CONSTRUCTING AN ALTERNATIVE GUJARATI CULTURAL IDENTITY: THE CASE OF RE REVOLUTION LITTLE MAGAZINES
Pankti Desai’s project, Constructing an Alternative Gujarati Cultural Identity: The Case of Re Revolution Little Magazines proposes to research and document the poetics of dissent as expressed through four literary little magazines in Gujarati under the banner of Re Math (or Re Revolution).
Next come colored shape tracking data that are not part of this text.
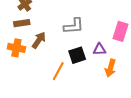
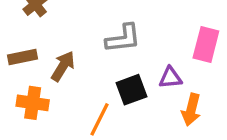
brown rectangle: (22, 23) -> (23, 57), moved
orange cross: (16, 48) -> (33, 103), moved

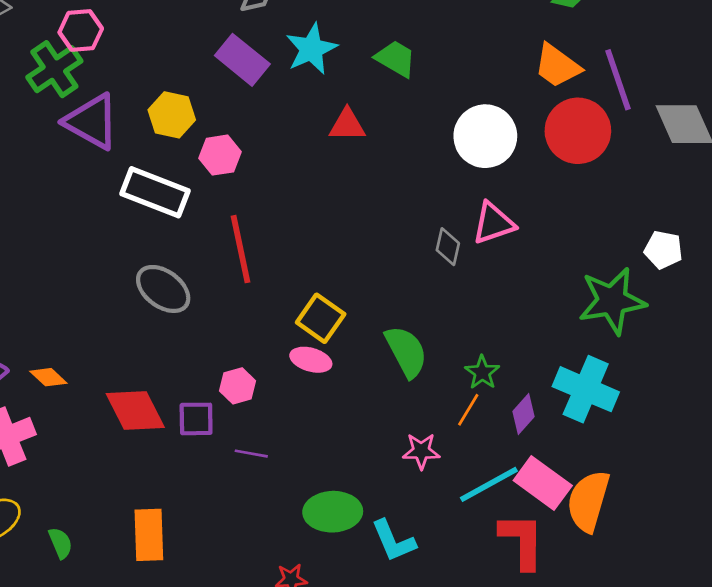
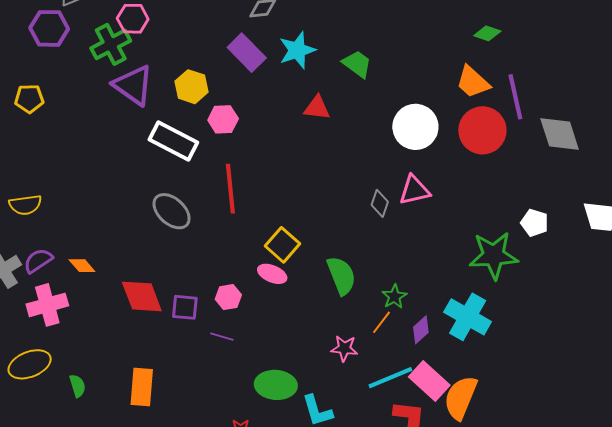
pink hexagon: (238, 386) -> (228, 297), moved

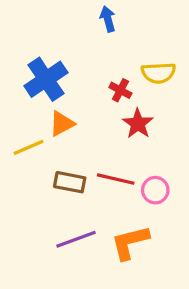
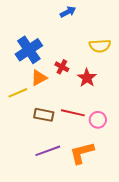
blue arrow: (108, 19) -> (68, 12), turned 77
red cross: (120, 90) -> (62, 67), moved

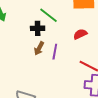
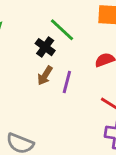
black cross: (38, 28) -> (45, 47), turned 32

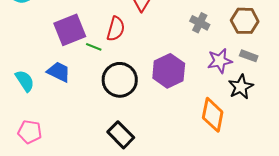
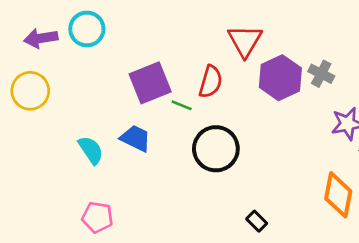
purple hexagon: (169, 71) -> (280, 78), moved
black rectangle: (121, 135) -> (257, 221), moved, size x0.6

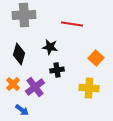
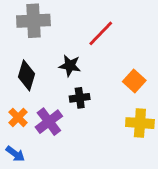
red line: (72, 24) -> (101, 33), turned -55
yellow cross: (89, 88) -> (140, 123), moved
blue arrow: (22, 110) -> (15, 154), moved

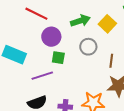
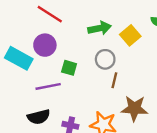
purple circle: (51, 37) -> (45, 45), moved
brown line: (111, 61) -> (114, 80), moved

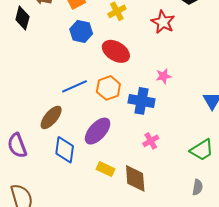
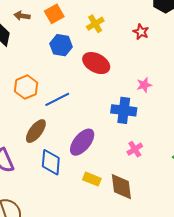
red star: (163, 22) -> (141, 32), size x0.7
orange hexagon: (108, 88) -> (26, 87), moved

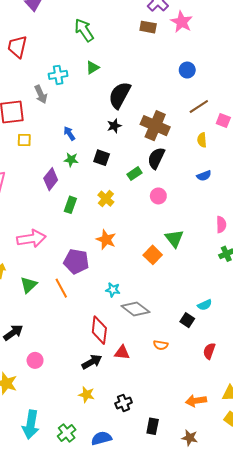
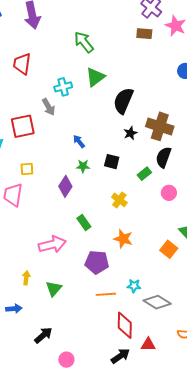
green triangle: (93, 68) -> (95, 77), size x1.5
black star: (114, 126) -> (130, 133), moved
yellow square: (24, 140) -> (27, 169), moved
green rectangle: (70, 205) -> (84, 222), moved, turned -49
orange line: (61, 288) -> (106, 294), moved, turned -60

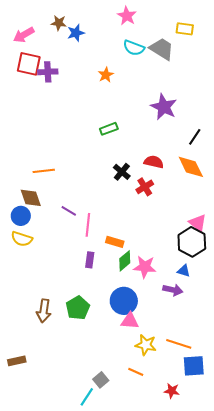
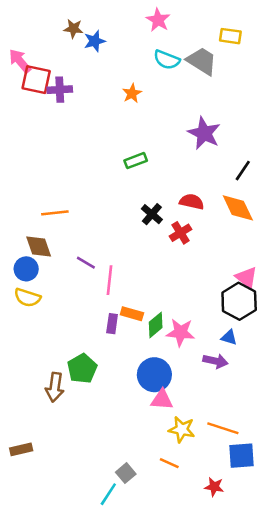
pink arrow: (24, 35) -> (20, 61), moved, turned 80
orange rectangle: (115, 242) -> (132, 314), moved
green pentagon: (78, 308) -> (82, 368), moved

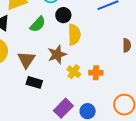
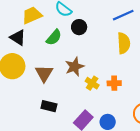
yellow semicircle: (74, 35) -> (124, 43), moved
black rectangle: (34, 82) -> (49, 106), moved

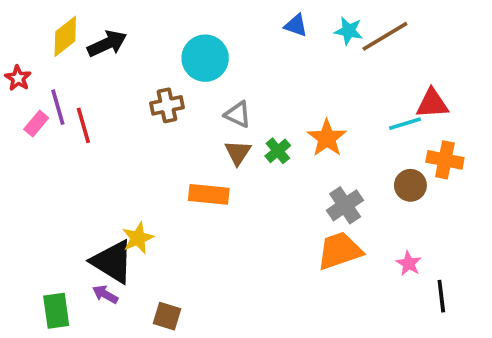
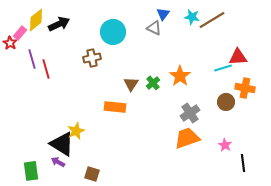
blue triangle: (296, 25) -> (163, 14), turned 48
gray triangle: (238, 114) -> (154, 28), moved
pink rectangle: (36, 124) -> (20, 33), moved

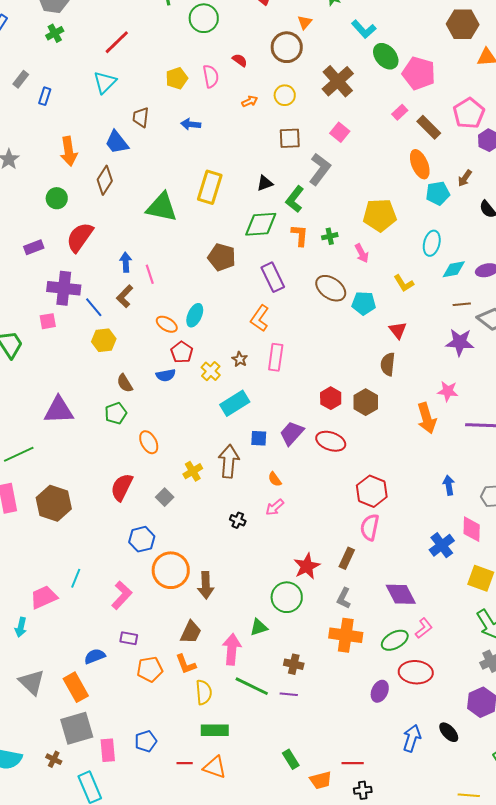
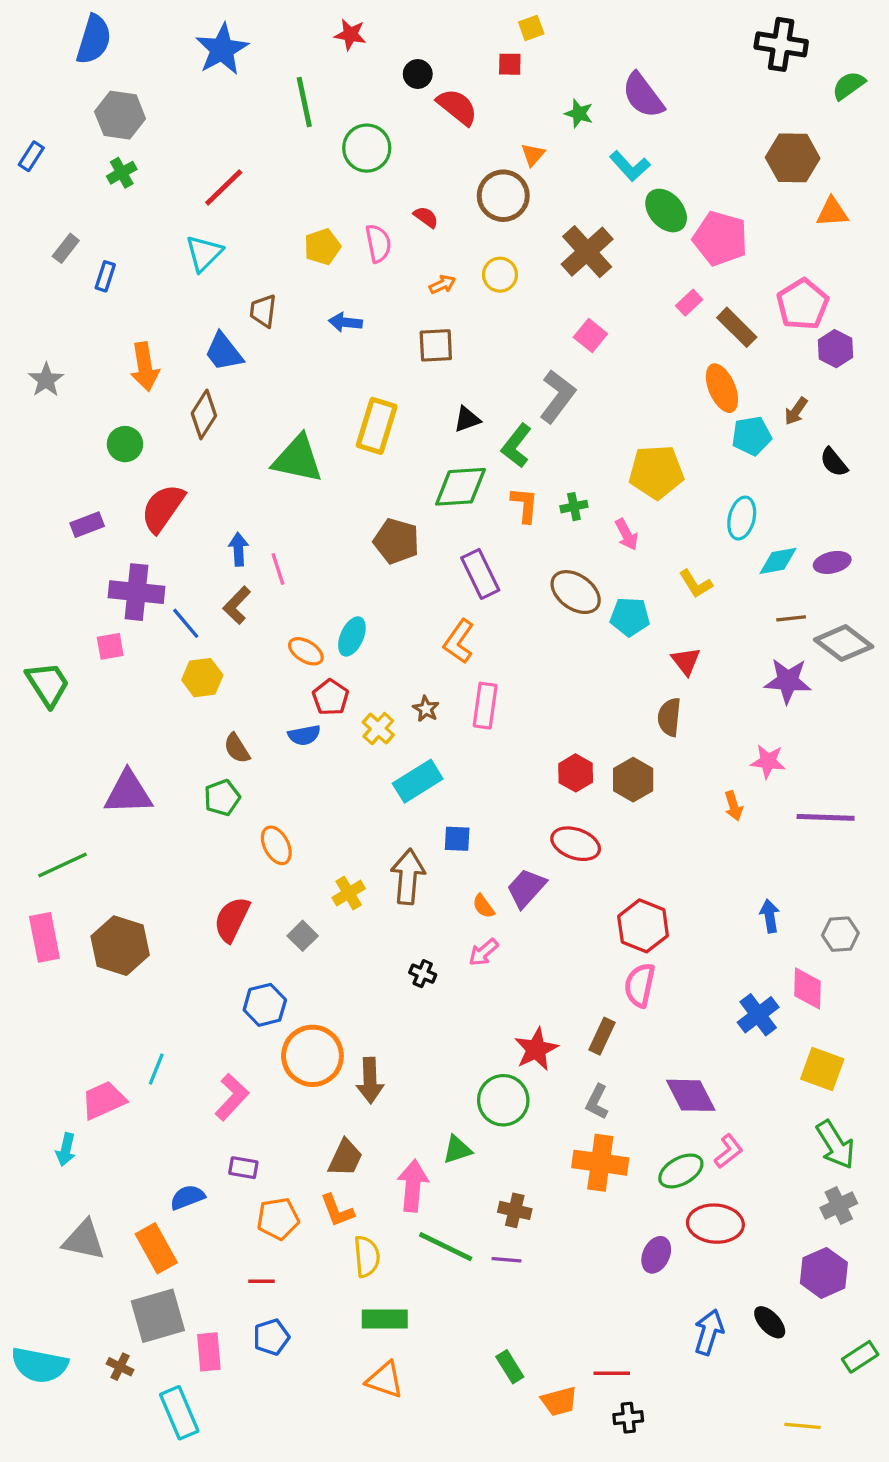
brown square: (290, 138) -> (436, 345), moved
orange arrow: (427, 418) -> (733, 806), size x0.6
purple trapezoid: (292, 433) -> (526, 888), moved
gray triangle: (32, 682) -> (84, 1240), turned -32
red line: (185, 763) -> (261, 1281), moved

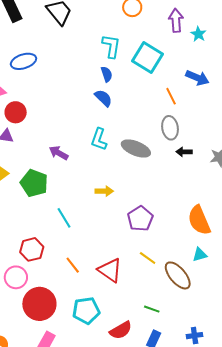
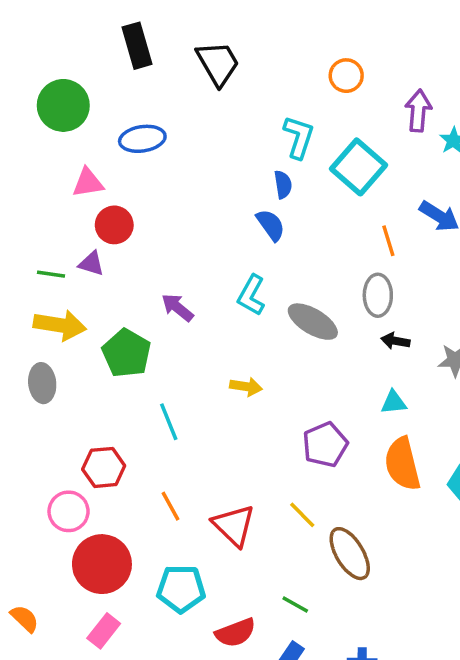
purple pentagon: (140, 219) -> (325, 445), moved
cyan triangle: (200, 255) -> (394, 402), moved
Published by poet Chinu Modi and others between the 1960s and 1970s, the four magazines under consideration are Re (1961–62), Kruti (1966–72), Unmoolan (1967–68), and Omeesium (1974–76).
Desai proposes that literary and cultural marginalisation and canonisation occurs with regard to how these magazines are historicised, such that the Re Revolution publications have been written out of history. Desai’s project will analyse the intersection of literary, non-literary, and visual texts in these magazines, together with their material modes of circulation and the intellectual milieus in which were they produced and situated.
With the support of the grant, Desai will digitise the complete collection of the four little magazines with the aim of making them available for public access online. This research stems from Desai’s ongoing work in the field of Comparative Literature, with a focus on modernist trajectories of poetry and literature in Gujarati and English. Desai proposes to examine the ways that little magazine movements in Gujarat contested prevalent notions of nation, culture, literature, and articulated the need for alternate discourses. A rich cultural and intellectual milieu was produced by the coming together of poets, writers, and artists to publish, edit, and contribute to little magazines in Gujarati.
The jury felt that Desai’s research initiative promised a resurrection of a neglected history within the larger literary and cultural history of Gujarat. The cluster of magazines she proposed to study deployed a language of satire and ridicule towards older traditions and literary forms, and were thereby committed to a politics of irreverence. Desai’s intent is to closely examine the Re Revolution publications by delineating its various hierarchies, confrontations, and antagonisms. This is an important intervention into studying magazines as a cultural time-space, and a departure from the usual descriptive approaches or the focus on the literary biographies of individuals.
Pankti Desai is Assistant Professor at Dr. S. & S. S. Ghandhy Government Engineering College, Surat, Gujarat. She has a PhD from the SNDT University, Mumbai, and a Masters in English and Comparative Literature from Veer Narmad South Gujarat University, Surat. She is deeply interested in modernist Indian literature, translation studies, comparative literatures, literary historiography, and cultural studies. Her research papers have appeared in various journals including Kavya Bharti and New Quest. She has been documenting and researching little magazine movements of Gujarat since 2015.
M. Madhava Prasad is Professor of Cultural Studies at the English and Foreign Languages University, Hyderabad. He is the author of Ideology of the Hindi Film: A Historical Construction, Cine-politics: Film Stars and Political Existence in South India, and essays on Indian culture, society, and politics. Among his recent publications are a set of symptomatic readings of the politics of language in colonial and postcolonial India, and the role of clothes in the politics of representation.
Ashish Rajadhyaksha is a film historian, cultural theorist, and occasional art curator. He is co-editor of the Encyclopaedia of Indian Cinema (published in 1999 and 2001 by the British Film Institute). His books include The Last Cultural Mile: An Inquiry into Technology and Governance in India (2011) and Indian Cinema in the Time of Celluloid: From Bollywood to the Emergency (2009). He has curated a number of film and art events, including (with Geeta Kapur) Bombay/Mumbai 1991–2001 for the exhibition Century City: Art and Culture in the Modern Metropolis (Tate Modern, London, 2002); You Don’t Belong (China/Hong Kong, 2012/13); and Tah-Satah: A Very Deep Surface: Between Film and Video (Jawahar Kala Kendra, Jaipur, India).
Sneha Ragavan is Senior Researcher and Projects Lead for Asia Art Archive in India, based in New Delhi. Together with colleagues, she works on projects to digitise artist archives, creating online bibliographies, editing publications, and organising workshops and seminars on art history and writing in the region.